Araştırmacılar çalışmalarında, HIV ile enfekte olan hücreleri tek tek gözlemlediler. Virüsün, konakçı hücrenin kaderine karar vermek için rastgele gürültüyü kontrol etmek için bir tür ekleme kullandığını buldular - aktif mi yoksa uykuda mı olacağına.

Prof. Weinberger'in grubundaki araştırmacılardan biri olan ilk çalışmanın yazarı Dr. Maike Hansen, "HIV'in gürültüyü kontrol etmek için özellikle verimsiz bir ekleme biçimi kullandığını bulduk" diyor.

"Şaşırtıcı bir şekilde, eğer verimli bir şekilde çalışırsa," diye devam ediyor, "bu mekanizma çok daha az aktif virüs üretecekti.

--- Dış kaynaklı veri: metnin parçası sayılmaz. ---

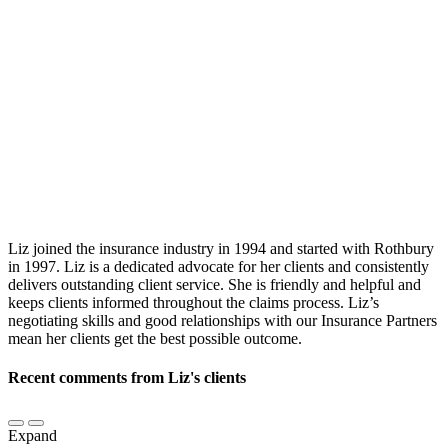
Liz joined the insurance industry in 1994 and started with Rothbury
in 1997. Liz is a dedicated advocate for her clients and consistently
delivers outstanding client service. She is friendly and helpful and
keeps clients informed throughout the claims process. Liz’s
negotiating skills and good relationships with our Insurance Partners
mean her clients get the best possible outcome.
Recent comments from Liz's clients
Expand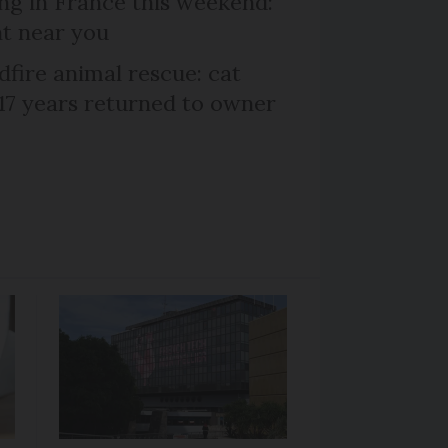
ng in France this weekend:
nt near you
dfire animal rescue: cat
 17 years returned to owner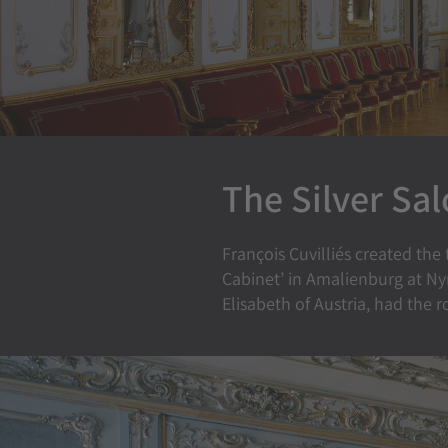
The Silver Sa
François Cuvilliés created the
Cabinet’ in Amalienburg at Ny
Elisabeth of Austria, had the 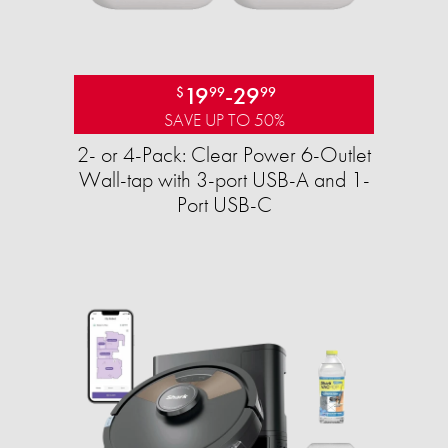
19
-
29
$
99
99
SAVE UP TO 50%
2- or 4-Pack: Clear Power 6-Outlet
Wall-tap with 3-port USB-A and 1-
Port USB-C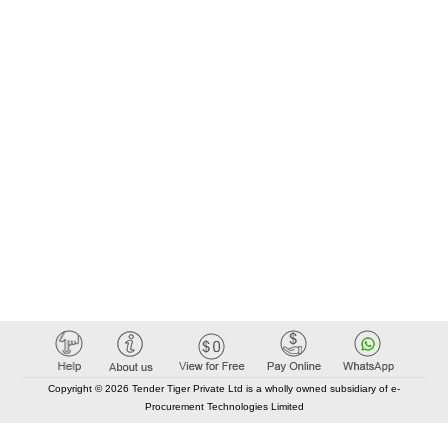
Copyright © 2026 Tender Tiger Private Ltd is a wholly owned subsidiary of e-
Procurement Technologies Limited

Ancak HIV, verimsiz bir süreçle görünüşte enerji israf ederek, aktif kalma kararını daha iyi kontrol edebilir. "

Ekip, modelleme, genetik ve görüntüleme araçlarının yardımıyla, HIV yaşam döngüsünde eklemenin gerçekleştiği aşamayı ilk kez belirleyebildi.

Verimsiz eklemenin - daha önce düşünüldüğü gibi - transkripsiyon sırasında değil, ondan sonra gerçekleştiğini buldular.

Transkripsiyon, DNA'da tutulan talimatların, hücre makinelerine ne yapacağını veya hangi proteinlerin yapılacağını söylemek için RNA'ya kopyalanması sürecidir.

Ekip, verimsiz bir ekleme sürecine sahip olmanın virüsün hayatta kalması için hayati önem taşıdığı ve verimliliğini artırmanın, onu kalıcı olarak gizli bir durumda tutarak onu yenmenin bir yolu olabileceği sonucuna varıyor.

"Ekleme devresi bize virüse farklı bir şekilde terapötik olarak saldırmak için bir fırsat verebilir."